* _What you need to do_
Take from the data every line in which the word "current" is found.

Dataset entries
>>>

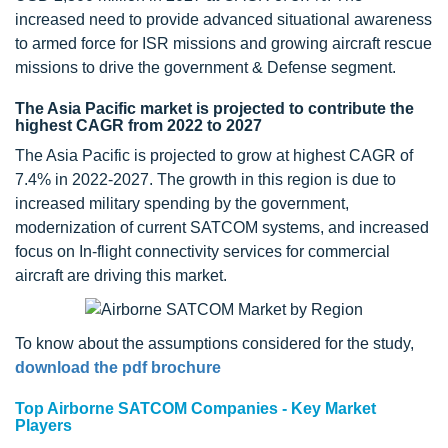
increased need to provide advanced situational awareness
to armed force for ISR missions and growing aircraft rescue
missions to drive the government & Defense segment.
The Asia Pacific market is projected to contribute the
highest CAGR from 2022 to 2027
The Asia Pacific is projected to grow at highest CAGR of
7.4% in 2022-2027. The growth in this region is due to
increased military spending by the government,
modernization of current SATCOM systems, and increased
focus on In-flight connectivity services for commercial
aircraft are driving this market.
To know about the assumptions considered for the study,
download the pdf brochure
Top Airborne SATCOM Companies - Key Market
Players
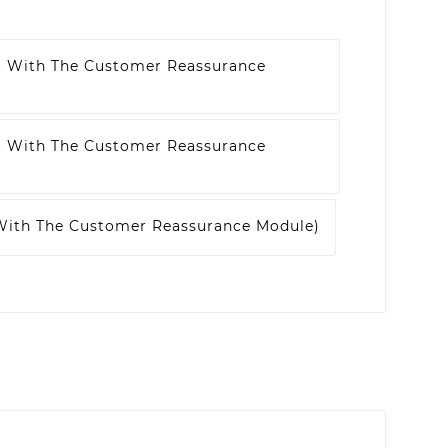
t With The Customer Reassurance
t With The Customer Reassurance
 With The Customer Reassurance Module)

<<<
>>>

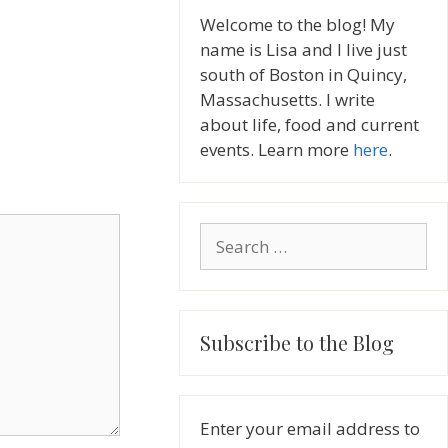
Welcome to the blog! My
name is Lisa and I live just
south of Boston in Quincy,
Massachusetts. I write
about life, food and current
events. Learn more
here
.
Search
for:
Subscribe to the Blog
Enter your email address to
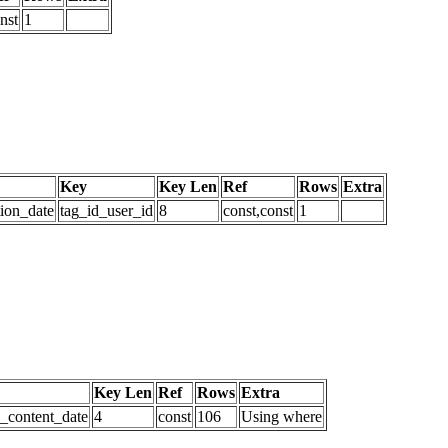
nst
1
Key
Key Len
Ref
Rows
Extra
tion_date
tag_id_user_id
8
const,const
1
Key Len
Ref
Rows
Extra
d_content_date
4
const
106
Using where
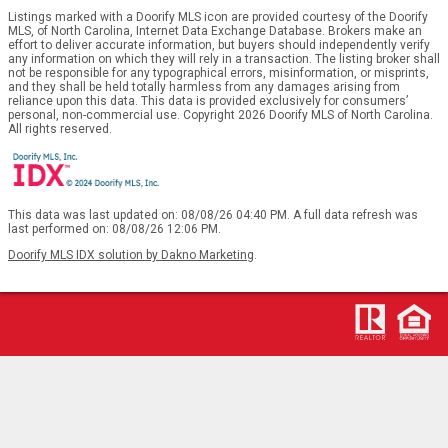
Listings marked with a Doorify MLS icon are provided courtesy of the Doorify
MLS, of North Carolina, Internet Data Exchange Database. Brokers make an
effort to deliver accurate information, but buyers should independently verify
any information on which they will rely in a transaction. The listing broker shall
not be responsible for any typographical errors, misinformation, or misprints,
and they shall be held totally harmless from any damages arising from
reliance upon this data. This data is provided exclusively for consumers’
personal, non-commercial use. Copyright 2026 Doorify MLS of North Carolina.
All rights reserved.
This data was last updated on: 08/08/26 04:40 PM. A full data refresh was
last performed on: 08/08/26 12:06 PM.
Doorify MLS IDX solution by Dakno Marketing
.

<<<
>>>

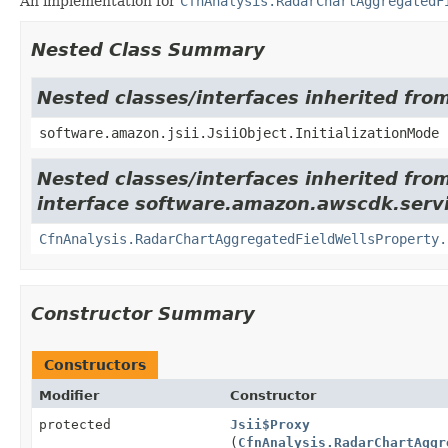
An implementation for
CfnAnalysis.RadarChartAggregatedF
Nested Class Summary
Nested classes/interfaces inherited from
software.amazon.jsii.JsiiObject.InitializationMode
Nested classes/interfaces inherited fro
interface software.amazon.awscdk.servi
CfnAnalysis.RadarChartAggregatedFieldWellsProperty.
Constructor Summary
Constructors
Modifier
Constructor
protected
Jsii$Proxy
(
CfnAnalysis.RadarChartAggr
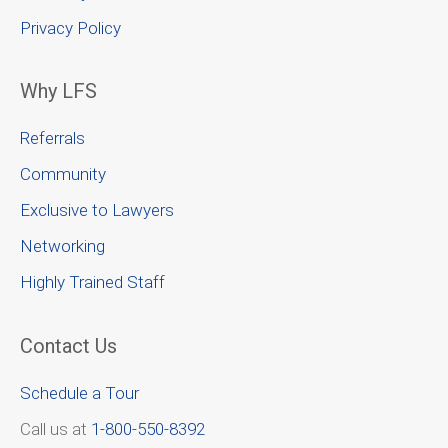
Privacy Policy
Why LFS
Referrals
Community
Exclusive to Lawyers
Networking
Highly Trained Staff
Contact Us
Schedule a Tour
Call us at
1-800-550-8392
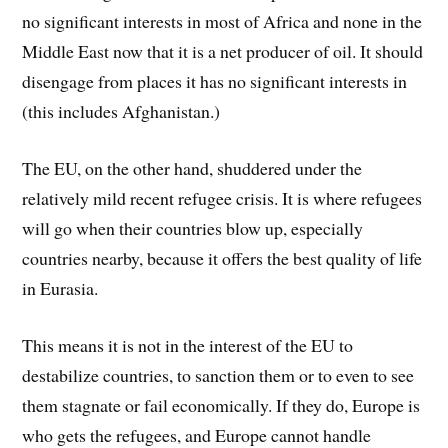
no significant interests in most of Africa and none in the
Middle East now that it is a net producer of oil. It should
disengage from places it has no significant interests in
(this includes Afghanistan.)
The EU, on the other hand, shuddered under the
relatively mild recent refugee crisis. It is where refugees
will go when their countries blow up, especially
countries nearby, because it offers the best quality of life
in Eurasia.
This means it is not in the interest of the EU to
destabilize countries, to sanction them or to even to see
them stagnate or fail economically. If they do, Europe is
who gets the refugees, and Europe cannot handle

<<<

* _Exercise output_
modernization of current SATCOM systems, and increased
about life, food and current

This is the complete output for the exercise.